(TASK MATERIAL)

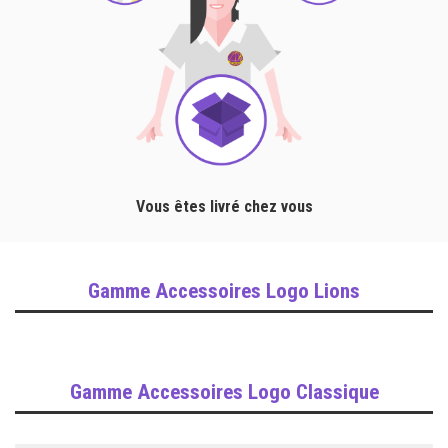
Vous êtes livré chez vous
Gamme Accessoires Logo Lions
Gamme Accessoires Logo Classique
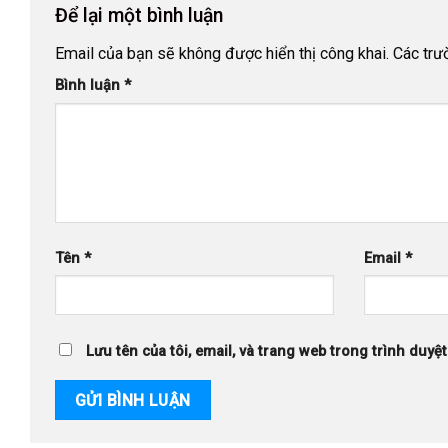
Để lại một bình luận
Email của bạn sẽ không được hiển thị công khai.
Các trư
Bình luận
*
Tên
*
Email
*
Lưu tên của tôi, email, và trang web trong trình duyệt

(End TASK MATERIAL)

▸ INSTRUCTIONS FOR THE TASK
Each record above needs to be retyped exactly, without any pictures.

▸ SOLUTION FOR THIS TASK
Vous êtes livré chez vous
Gamme Accessoires Logo Lions
Gamme Accessoires Logo Classique
Để lại một bình luận
Email của bạn sẽ không được hiển thị công khai.
Các trư
Bình luận
*
Tên
*
Email
*
Lưu tên của tôi, email, và trang web trong trình duyệt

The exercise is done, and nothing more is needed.